One of those small bets, 10 uah, was wagered by the writer of this article. I have previously won a few games on Chess.com, one of the leading chess sites, and since I was in the area, I thought I would go win one over the board.
I opened with the London System, a brutal attacking system against unprepared player. But my opponent was nothing near unprepared. Actually, he has been coming to the park to play chess since 1969.
And it showed. After a few moves, he forced me to retreat a knight, but instead I sacrificed a bishop to win two pawns and gain some momentum. It was not enough, and after a series of tactical defences, attacks and in-betweens, I was completely wiped off the board.
A center of chess
The player who bested me was one of the many chess hustlers in Shevchenko Park, who play strangers for money. Shevchenko Park is quite renown for the small but consistent group of players, who test their skills in the park.
Young and old people alike come to gather around the small tables that are just big enough to support a chess board and a clock. It is a good way to test your skill – even if you are a very strong player.
Like the famous American Washington Square Park in New York eternalised by the movie Searching for Bobby Fisher, Shevchenko Park is also known to sometime have grandmasters playing there. It is nothing short of an unique Kyiv experience.
Even if you, like yours truly, have only played a little on Chess.com and still struggle with the most basic principles of chess, having a game or two with the oldtimers in the park is a fun way to spend a few hours.
The chess culture of the Soviet Union
The Soviet Union has always been famous for chess. Many – actually most – world champions came from the Soviet Union. Chess was a very popular past time activity in the USSR, and it remains so today in the post-Soviet space.
During the Cold War, the chess rivalry between the US and the Soviet Union was heavily dominated by the Soviets. From 1948 and until Bobby Fischer challenged Boris Spassky in 1971, all world champions were from the Soviet Union.
After 1975, the world championship was returned to the Soviet Union, as Anatoliy Karpov took the title. He was sitting comfortably on that title for years, only challenged by Viktor Korchnoi – a Swiss/Soviet grandmaster – and later Gary Kasparov, who was of course also from the Soviet Union.
In 1985 Kasparov took the title from Karpov, which he then defended against Karpov for eight consecutive years. Since then, Kramnik, Karpov and a third Russian dominated international chess, and it was not until 2007 when Vishy Anand from India won, that the post Soviet hegemony was broken.
Later, Norwegian Magnus Carlsen took the title.
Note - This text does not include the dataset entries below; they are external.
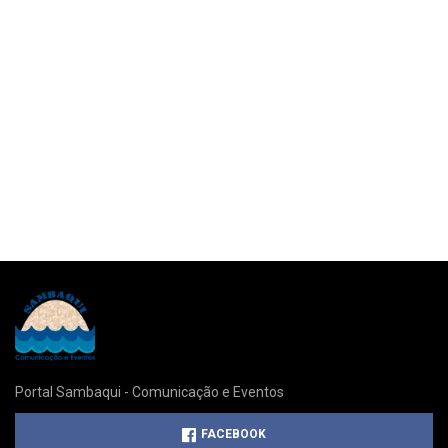
Portal Sambaqui - Comunicação e Eventos
FACEBOOK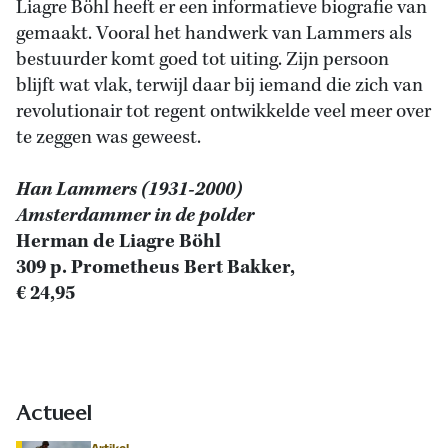
Liagre Böhl heeft er een informatieve biografie van
gemaakt. Vooral het handwerk van Lammers als
bestuurder komt goed tot uiting. Zijn persoon
blijft wat vlak, terwijl daar bij iemand die zich van
revolutionair tot regent ontwikkelde veel meer over
te zeggen was geweest.
Han Lammers (1931-2000)
Amsterdammer in de polder
Herman de Liagre Böhl
309 p. Prometheus Bert Bakker,
€ 24,95
Actueel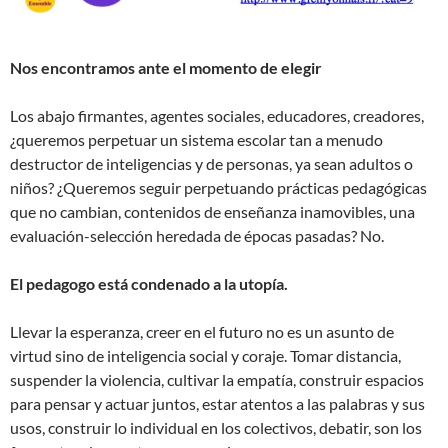
Nos encontramos ante el momento de elegir
Los abajo firmantes, agentes sociales, educadores, creadores,
¿queremos perpetuar un sistema escolar tan a menudo
destructor de inteligencias y de personas, ya sean adultos o
niños? ¿Queremos seguir perpetuando prácticas pedagógicas
que no cambian, contenidos de enseñanza inamovibles, una
evaluación-selección heredada de épocas pasadas? No.
El pedagogo está condenado a la utopía.
Llevar la esperanza, creer en el futuro no es un asunto de
virtud sino de inteligencia social y coraje. Tomar distancia,
suspender la violencia, cultivar la empatía, construir espacios
para pensar y actuar juntos, estar atentos a las palabras y sus
usos, construir lo individual en los colectivos, debatir, son los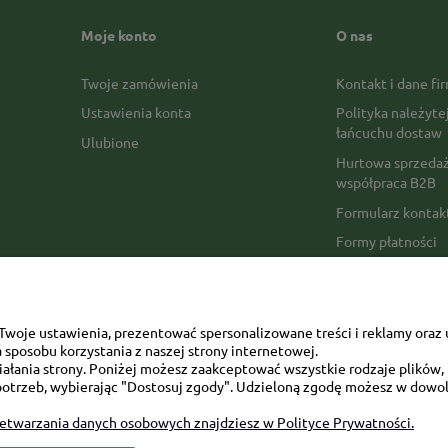
Moje konto
O nas
Twoje zamówienia
Kontakt i dane fi
Ustawienia konta
Polityka należyte
łańcuchu dostaw
Ulubione
Hurtowa sprzedaż
współpraca B2B
Formularz konta
Formy płatności
Czas realizacji z
Czas i koszty dos
Opinie Trustmate
woje ustawienia, prezentować spersonalizowane treści i reklamy oraz 
sposobu korzystania z naszej strony internetowej.
Mapa kategorii
łania strony. Poniżej możesz zaakceptować wszystkie rodzaje plików, k
otrzeb, wybierając "Dostosuj zgody". Udzieloną zgodę możesz w dowol
zetwarzania danych osobowych znajdziesz w Polityce Prywatności.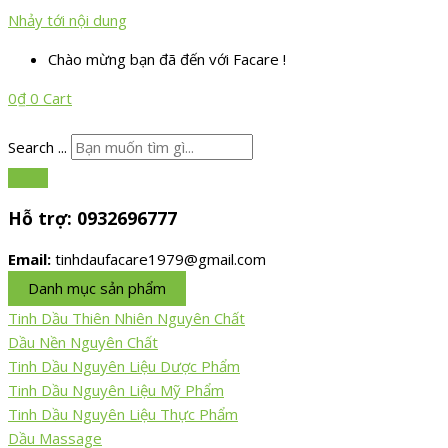
Nhảy tới nội dung
Chào mừng bạn đã đến với Facare !
0
₫
0
Cart
Search ...
Hỗ trợ:
0932696777
Email:
tinhdaufacare1979@gmail.com
Danh mục sản phẩm
Tinh Dầu Thiên Nhiên Nguyên Chất
Dầu Nền Nguyên Chất
Tinh Dầu Nguyên Liệu Dược Phẩm
Tinh Dầu Nguyên Liệu Mỹ Phẩm
Tinh Dầu Nguyên Liệu Thực Phẩm
Dầu Massage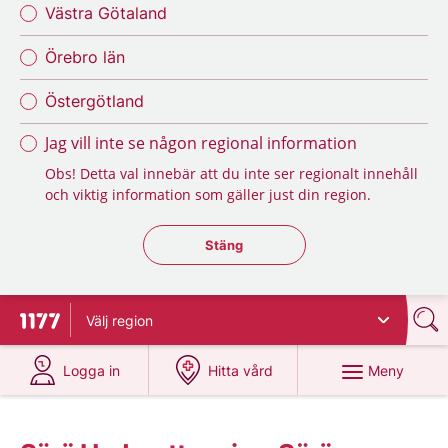
Västra Götaland
Örebro län
Östergötland
Jag vill inte se någon regional information
Obs! Detta val innebär att du inte ser regionalt innehåll
och viktig information som gäller just din region.
Stäng regionsväljaren
Stäng
Välj
region
Till startsidan för 1177
på 1177.se
på 1177.se
Meny
Logga in
Hitta vård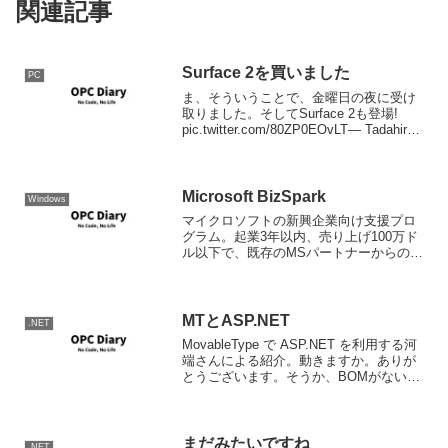
関連記事
Surface 2を買いました
PC
ま、そういうことで、金曜日の夜に受け
取りました。そしてSurface 2も登場!
pic.twitter.com/80ZP0EOvLT— Tadahiro
Ishisaka (@ishisaka) October 25, 2013箱
はこんな...
Microsoft BizSpark
Windows
マイクロソフトの新興企業向け支援プロ
グラム。起業3年以内、売り上げ100万ド
ル以下で、既存のMSパートナーからの推
薦により、MSが審査し、認められればラ
イセンスフィーを始めいろいろな優遇を
得られるというもの。 Microsoft BizSp...
MTとASP.NET
.NET
MovableType で ASP.NET を利用する河
端さんによる紹介。動きますか。ありが
とうございます。そうか、BOMがないか
ら文字化けしていたのか。web.configも
書かなかったし。よしこれで。（Wちょ
うど今日「ASP.NETでい...
まだみたいですね
.NET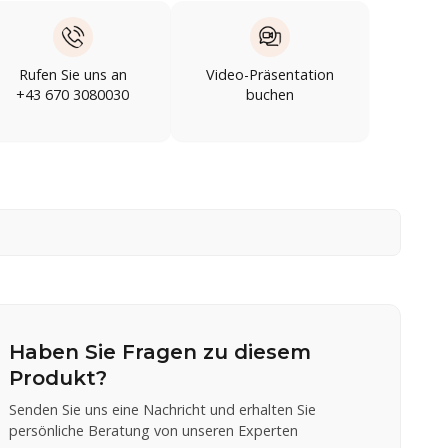
Rufen Sie uns an
Video-Präsentation
+43 670 3080030
buchen
Haben Sie Fragen zu diesem
Produkt?
Senden Sie uns eine Nachricht und erhalten Sie
persönliche Beratung von unseren Experten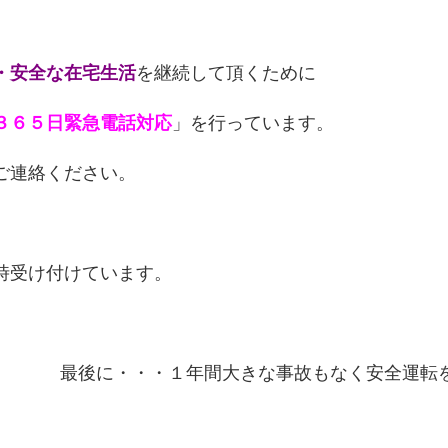
・安全な在宅生活
を継続して頂くために
３６５日緊急電話対応
」を行っています。
ご連絡ください。
時受け付けています。
最後に・・・１年間大きな事故もなく安全運転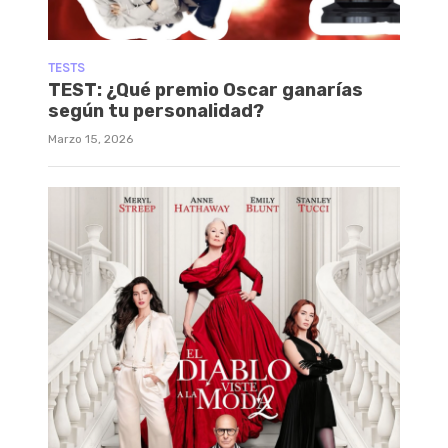
TESTS
TEST: ¿Qué premio Oscar ganarías
según tu personalidad?
Marzo 15, 2026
He is defending his title this year against the very strong grandmaster Ian Nepomniatchi – a Russian grandmaster, who has previously beaten Carlsen several times in different formats. In that way, it is no surprise that chess has had a central place in Soviet culture.
More than just chess
If you are not a chess player, Shevchenko Park is still worth a visit. The chess takes palace in the North Western corner of the park, but there are also several other reasons to go to the park if not to play.
There are plenty of cafés around the park, serving everything from coffee to a light lunch. There are playgrounds for the children and plenty of benches both inside and outside of the shade.
In central Kyiv it is about the only place to take a breather except for the parks near the parliament and between Maidan and Podil. Shevchenko park can be found next to the Taras Shevchenko University in walking distance from the metro stops of Lva Tolstova and Zoloti Vorota.